MBTI & Ideas
Self and Other: Exploring Subjectivity, Empathy, and Shame (Dan Zahavi, 2014)
“One perhaps initially slightly surprising claim of his is that empathy involves self-objectification. We shouldn’t forget, however, the aesthetic origin of the notion.
If I experience trees or mountains as animated or besouled, if I hear the wind and experience it as having a melancholy sound, or see a cloud and experience it as threatening, the source of such psychological content is in fact myself.
What is really happening is that I am projecting part of myself into these external objects, and this is for Lipps what empathy more generally is all about.
To feel empathy is to experience a part of one’s own psychological life as belonging to or in an external object; it is to penetrate and suffuse that object with one’s own life.”
(…)
“The fire is not present in the smoke in the way anger is present in the facial expression.
When we perceive the facial expressions of others, we immediately co-apprehend the expressed emotions, say, the joy or fear.
This does not, however, mean that we actually perceive the joy or fear.

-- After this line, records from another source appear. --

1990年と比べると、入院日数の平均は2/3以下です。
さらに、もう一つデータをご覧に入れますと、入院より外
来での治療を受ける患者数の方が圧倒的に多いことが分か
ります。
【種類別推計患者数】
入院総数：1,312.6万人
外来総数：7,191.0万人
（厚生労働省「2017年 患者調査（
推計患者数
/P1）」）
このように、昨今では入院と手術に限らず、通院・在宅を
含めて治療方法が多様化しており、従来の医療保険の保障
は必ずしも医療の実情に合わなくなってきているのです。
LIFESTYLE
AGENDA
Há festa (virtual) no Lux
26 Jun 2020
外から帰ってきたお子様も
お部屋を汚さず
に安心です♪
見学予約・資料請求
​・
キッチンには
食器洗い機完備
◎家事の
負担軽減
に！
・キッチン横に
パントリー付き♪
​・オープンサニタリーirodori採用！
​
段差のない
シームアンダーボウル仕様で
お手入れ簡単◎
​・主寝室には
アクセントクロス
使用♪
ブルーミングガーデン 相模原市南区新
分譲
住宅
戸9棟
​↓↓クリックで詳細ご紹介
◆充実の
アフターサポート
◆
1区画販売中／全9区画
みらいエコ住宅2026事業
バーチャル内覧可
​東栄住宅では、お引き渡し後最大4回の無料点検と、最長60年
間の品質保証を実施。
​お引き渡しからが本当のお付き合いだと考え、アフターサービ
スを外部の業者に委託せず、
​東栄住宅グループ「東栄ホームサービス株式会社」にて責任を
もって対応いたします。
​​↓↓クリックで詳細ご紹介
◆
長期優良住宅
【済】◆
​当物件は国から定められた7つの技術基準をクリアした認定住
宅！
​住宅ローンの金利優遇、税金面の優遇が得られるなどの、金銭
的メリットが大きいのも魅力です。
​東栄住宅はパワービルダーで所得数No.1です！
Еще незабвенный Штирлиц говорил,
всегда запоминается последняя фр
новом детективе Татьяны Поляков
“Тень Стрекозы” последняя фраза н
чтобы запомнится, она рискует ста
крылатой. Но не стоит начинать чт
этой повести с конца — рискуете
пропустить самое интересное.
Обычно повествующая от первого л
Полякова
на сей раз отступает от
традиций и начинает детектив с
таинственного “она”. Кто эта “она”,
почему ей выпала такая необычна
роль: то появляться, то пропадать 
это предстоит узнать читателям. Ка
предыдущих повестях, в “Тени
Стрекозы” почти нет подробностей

According to Lipps, joy and fear cannot be perceived, since they are not to be found in the external world.
We only know directly of these emotions through self-experience, or to put it differently, the only emotions we have experiential access to are our own.
So although we apprehend the joyful or fearful face as a unified phenomenon, analysis will show that the perceived gestalt and the co-apprehended emotion arise from two different sources.
The visual gestalt comes to me from the external world, whereas the felt emotion is drawn from myself.
The perceived face consequently comes to possess psychological meaning for me because I am projecting myself into it.”